RBI's Central Board will meet on Feb 18 to consider the audited results for Jul-Dec.

New Delhi: The Bimal Jalan panel on the Economic Capital Framework would meet towards the month-end to examine different models adopted by central banks globally to transfer funds to governments and decide on the suitable model. Sources said the Finance Ministry might also seek the panel’s advise on the interim dividend payments held back by the Reserve Bank for the years FY2017 and FY18.

The RBI's Central Board will meet on February 18 to consider the audited results and interim finance minister Piyush Goyal will address them to brief on the Budget decisions as part of the custom. The board is expected to clear the interim dividend on that day.

Audit of the RBI books has been done for the six-month period of July-December 2018, since RBI follows a July-June financial period. The expert panel constituted for the purpose will also be consulted and kept in the loop on this, sources said.

The report of the panel is expected in April. But the sources said the panel may be given more time if need be. The report, as and when submitted, will be applicable prospectively. For the Centre’s current fiscal year, the RBI has already paid Rs 40,000 crore in dividend last August and the Centre is seeking another Rs 28,000 crore in interim dividend.

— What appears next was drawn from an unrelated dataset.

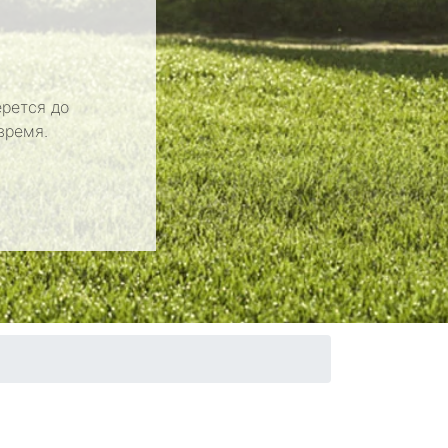
рется до
время.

The government had requested the RBI to provide an interim surplus during the current financial year from the amount withheld in the two previous fiscals, Minister of State for Finance P Radhakrishnan had said in the Rajya Sabha. The Rs 28,000-crore interim payout could include the Rs 13,140 crore withheld in FY17, which was transferred to the Contengency Fund by the central bank. The interim dividend would take total dividend to the government to Rs 68,000 crore in FY19. For FY20, the estimated total payout is Rs 69,000 crore. The annual dividend coming in August 2019, the government insists, should include Rs 14,190 crore withheld in FY18.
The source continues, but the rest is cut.